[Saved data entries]
◆ ◆ ◆ ◆ ◆ ◆ ◆

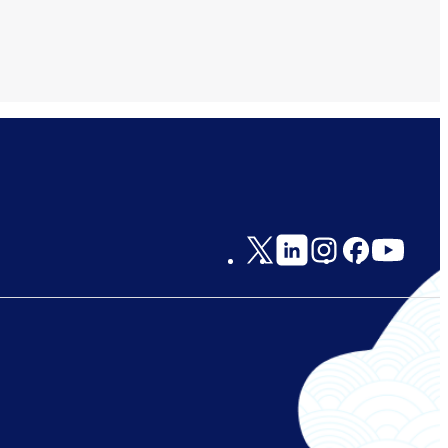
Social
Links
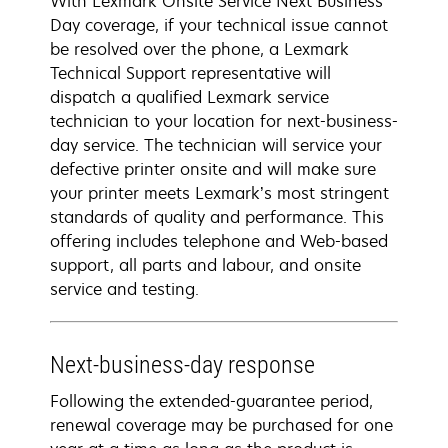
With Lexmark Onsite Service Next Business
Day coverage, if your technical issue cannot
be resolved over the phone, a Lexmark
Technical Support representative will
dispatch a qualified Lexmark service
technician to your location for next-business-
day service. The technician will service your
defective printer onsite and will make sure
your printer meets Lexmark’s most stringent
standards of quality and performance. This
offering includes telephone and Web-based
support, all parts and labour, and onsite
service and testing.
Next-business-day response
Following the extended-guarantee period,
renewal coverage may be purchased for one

◆ ◆ ◆ ◆ ◆ ◆ ◆

• **Task details**:
The last part of the records is the answer, beginning at the line that holds "your printer meets Lexmark’s most stringent" and including the final line, repeated exactly.

• **Your solution**:
your printer meets Lexmark’s most stringent
standards of quality and performance. This
offering includes telephone and Web-based
support, all parts and labour, and onsite
service and testing.
Next-business-day response
Following the extended-guarantee period,
renewal coverage may be purchased for one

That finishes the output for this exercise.